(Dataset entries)

"""

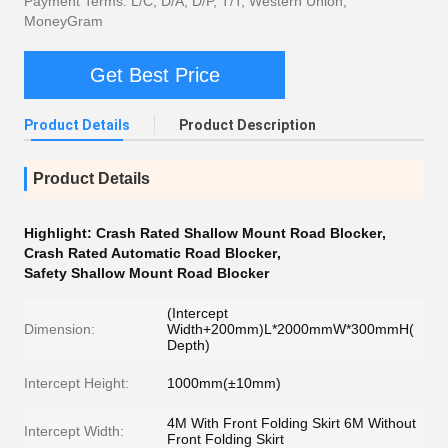
Payment Terms: L/C, D/A, D/P, T/T, Western Union,
MoneyGram
Get Best Price
Product Details
Product Description
Product Details
Highlight:
Crash Rated Shallow Mount Road Blocker
,
Crash Rated Automatic Road Blocker
,
Safety Shallow Mount Road Blocker
(Intercept
Dimension:
Width+200mm)L*2000mmW*300mmH(
Depth)
Intercept Height:
1000mm(±10mm)
4M With Front Folding Skirt 6M Without
Intercept Width:
Front Folding Skirt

"""

YOUR OBJECTIVE
What is needed is an exact printout of all the entries, without the pictures.

RESPONSE BOX
Payment Terms: L/C, D/A, D/P, T/T, Western Union,
MoneyGram
Get Best Price
Product Details
Product Description
Product Details
Highlight:
Crash Rated Shallow Mount Road Blocker
,
Crash Rated Automatic Road Blocker
,
Safety Shallow Mount Road Blocker
(Intercept
Dimension:
Width+200mm)L*2000mmW*300mmH(
Depth)
Intercept Height:
1000mm(±10mm)
4M With Front Folding Skirt 6M Without
Intercept Width:
Front Folding Skirt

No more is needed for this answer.